### [ABOUT THIS EXERCISE]
From the line with "charcuterie maternelle, que" to the last line of the material, both inclusive, transcribe every line exactly and nothing else.

....

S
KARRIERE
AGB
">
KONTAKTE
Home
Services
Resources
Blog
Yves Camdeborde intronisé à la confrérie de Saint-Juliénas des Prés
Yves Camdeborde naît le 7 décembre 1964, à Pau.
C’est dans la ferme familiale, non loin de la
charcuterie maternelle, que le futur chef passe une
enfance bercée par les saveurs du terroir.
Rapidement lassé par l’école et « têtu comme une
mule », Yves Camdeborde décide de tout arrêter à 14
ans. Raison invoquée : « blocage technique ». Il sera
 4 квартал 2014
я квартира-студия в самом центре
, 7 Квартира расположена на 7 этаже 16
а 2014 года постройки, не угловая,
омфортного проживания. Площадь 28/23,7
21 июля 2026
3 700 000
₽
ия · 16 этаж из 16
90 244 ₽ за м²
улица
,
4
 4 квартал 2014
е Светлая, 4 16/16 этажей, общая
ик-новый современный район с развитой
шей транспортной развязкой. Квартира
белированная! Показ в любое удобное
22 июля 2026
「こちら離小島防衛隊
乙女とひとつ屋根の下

....

### [RESPONSE BOX]
charcuterie maternelle, que le futur chef passe une
enfance bercée par les saveurs du terroir.
Rapidement lassé par l’école et « têtu comme une
mule », Yves Camdeborde décide de tout arrêter à 14
ans. Raison invoquée : « blocage technique ». Il sera
 4 квартал 2014
я квартира-студия в самом центре
, 7 Квартира расположена на 7 этаже 16
а 2014 года постройки, не угловая,
омфортного проживания. Площадь 28/23,7
21 июля 2026
3 700 000
₽
ия · 16 этаж из 16
90 244 ₽ за м²
улица
,
4
 4 квартал 2014
е Светлая, 4 16/16 этажей, общая
ик-новый современный район с развитой
шей транспортной развязкой. Квартира
белированная! Показ в любое удобное
22 июля 2026
「こちら離小島防衛隊
乙女とひとつ屋根の下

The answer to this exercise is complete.